We will only utilize the phone for the iNaturalist app.
Everyone will contribute one species identification to the database.
We will work as a team to help each other identify and input new species.
On our second full field day each student chose a specialist name tag – they chose between: Mycologist, Botanist, Zoologist, Entomologist, Ornithologist, & Marine Biologist. I explained that this was not the only thing they could explore – in fact, everyone’s goal for the day was to be a leader of investigating their specialization for the whole group. The mycologist could call others over when they found a mushroom they wanted help identifying. The ornithologist could ask others what colors they saw on that bird that just landed in a nearby tree. Our goal was to work together. Each student was equipped with a unique field guide, and other tools they might need to study the details of organisms, such as binoculars, magnifying glasses, and jars to collect specimens.
I immediately noticed that students were highly motivated to identify the plants and creatures they were discovering because of their interest in the iNaturalist app. Just as writing assignments geared towards a real audience can increase student motivation, so does recording observations and species identifications for a world-wide database (Norton-Meier, Hand, Hockenberry, & Wise, 2008). We talked about the fact that our identifications may not be accurate, but that was not the goal of the lesson. I reminded them that their goals are to practice using field guides, to work together to identify species, and to contribute their findings to the iNaturalist database for other citizen scientists, just like them, to review.
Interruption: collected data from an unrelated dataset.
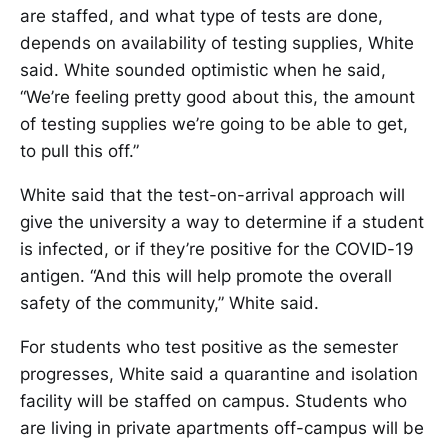
are staffed, and what type of tests are done,
depends on availability of testing supplies, White
said. White sounded optimistic when he said,
“We’re feeling pretty good about this, the amount
of testing supplies we’re going to be able to get,
to pull this off.”
White said that the test-on-arrival approach will
give the university a way to determine if a student
is infected, or if they’re positive for the COVID-19
antigen. “And this will help promote the overall
safety of the community,” White said.
For students who test positive as the semester
progresses, White said a quarantine and isolation
facility will be staffed on campus. Students who
are living in private apartments off-campus will be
Our first species identification was at Blakely Harbor – a Purple Shore Crab (Hemigrapsus nudus). Students were eager to identify the gender of the crab, and wondered if there was a place to input that data into the app. I wasn’t sure so we searched together, and we found that there is a space to add general field notes so we put the gender there. After the Purple Shore Crab, we identified a Glaucous Winged Gull (Larus glaucescens) and an Acorn Barnacle (Balanus glandula). Back in the woods there were ambitious plans for moss and mushroom identification. I input all of the ID’s just as the students wanted me to, even if we weren’t 100% sure that they were correct. That’s part of the beauty of the iNaturalist app – it connects us to other people who are making the same discoveries, reviewing our pictures, and it allows them to reach out to us if they think we may have erred. Just as my students worked together to pour through the pages of their field guides, all scientists work together to make discoveries and make sense of the world around us.
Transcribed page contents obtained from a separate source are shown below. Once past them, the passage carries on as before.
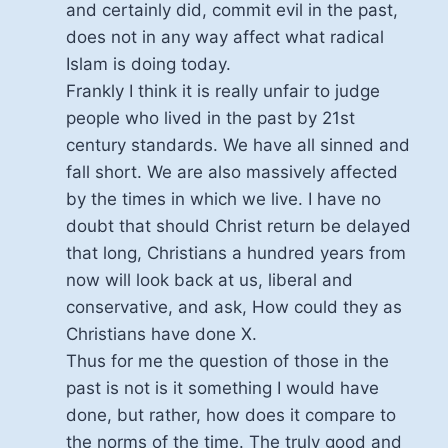
and certainly did, commit evil in the past,
does not in any way affect what radical
Islam is doing today.
Frankly I think it is really unfair to judge
people who lived in the past by 21st
century standards. We have all sinned and
fall short. We are also massively affected
by the times in which we live. I have no
doubt that should Christ return be delayed
that long, Christians a hundred years from
now will look back at us, liberal and
conservative, and ask, How could they as
Christians have done X.
Thus for me the question of those in the
past is not is it something I would have
done, but rather, how does it compare to
the norms of the time. The truly good and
Transfer of Learning through Technology
Apps like iNaturalist provide a familiar and intriguing medium for recording observations and create a means to transfer those observation skills from the outdoor education experience back to the student’s life at home. Each of my students left IslandWood with iNaturalist written down in their journals and a location they thought might use the app at home. This week I gave my students a tool – a real live tool. Not a theoretical idea or feeling, but something tangible that they can walk away with and use in their day-to-day lives at home or school. They can use this tool to continue practicing their observation skills, nurturing their own interest in the environment, and connecting with other citizen scientists. Through sharing this technology with my students, I realized that even though I chose to limit my own screen time, it is unrealistic for me to expect the same of upcoming generations. As long as the generations of a highly technological world are going to be using phones and tablets, then perhaps we, as educators, should be striving to create the best possible outcomes for this screen time.
References for this article can be found on the web version at http://www.clearingmagazine.org/archives/
Greta Righter is an instructor and graduate student at IslandWood on Bainbridge Island, WA. She is pursuing her M. Ed. in Curriculum & Instruction at the University of Washington.